> _Problem_
Please copy, exactly as they appear below, the lines from the one containing "Net Sink sektor" through the one containing "kawasan hutan lindung d".

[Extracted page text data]
>>>>>
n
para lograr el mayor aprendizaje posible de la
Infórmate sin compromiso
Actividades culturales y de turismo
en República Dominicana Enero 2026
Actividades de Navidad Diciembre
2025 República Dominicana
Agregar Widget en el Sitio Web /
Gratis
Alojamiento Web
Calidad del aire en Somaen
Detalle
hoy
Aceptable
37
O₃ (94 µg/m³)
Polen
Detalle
<<<<<
>>>>>
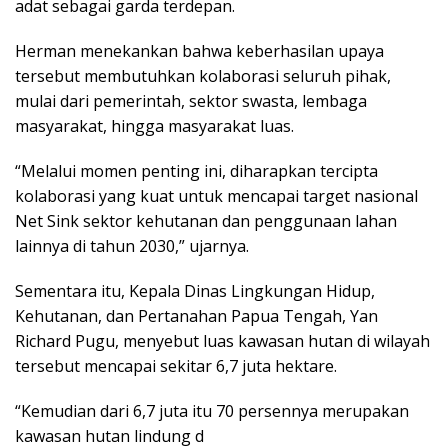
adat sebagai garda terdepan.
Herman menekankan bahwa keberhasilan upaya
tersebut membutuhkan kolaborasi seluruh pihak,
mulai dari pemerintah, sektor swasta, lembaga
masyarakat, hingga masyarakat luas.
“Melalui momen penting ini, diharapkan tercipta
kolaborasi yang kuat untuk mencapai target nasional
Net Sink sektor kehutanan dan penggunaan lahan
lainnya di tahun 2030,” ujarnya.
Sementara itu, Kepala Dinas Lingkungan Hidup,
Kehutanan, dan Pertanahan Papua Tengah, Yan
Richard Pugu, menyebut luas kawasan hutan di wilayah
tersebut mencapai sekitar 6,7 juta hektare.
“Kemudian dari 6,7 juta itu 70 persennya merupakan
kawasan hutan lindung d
<<<<<
> _Output below_
Net Sink sektor kehutanan dan penggunaan lahan
lainnya di tahun 2030,” ujarnya.
Sementara itu, Kepala Dinas Lingkungan Hidup,
Kehutanan, dan Pertanahan Papua Tengah, Yan
Richard Pugu, menyebut luas kawasan hutan di wilayah
tersebut mencapai sekitar 6,7 juta hektare.
“Kemudian dari 6,7 juta itu 70 persennya merupakan
kawasan hutan lindung d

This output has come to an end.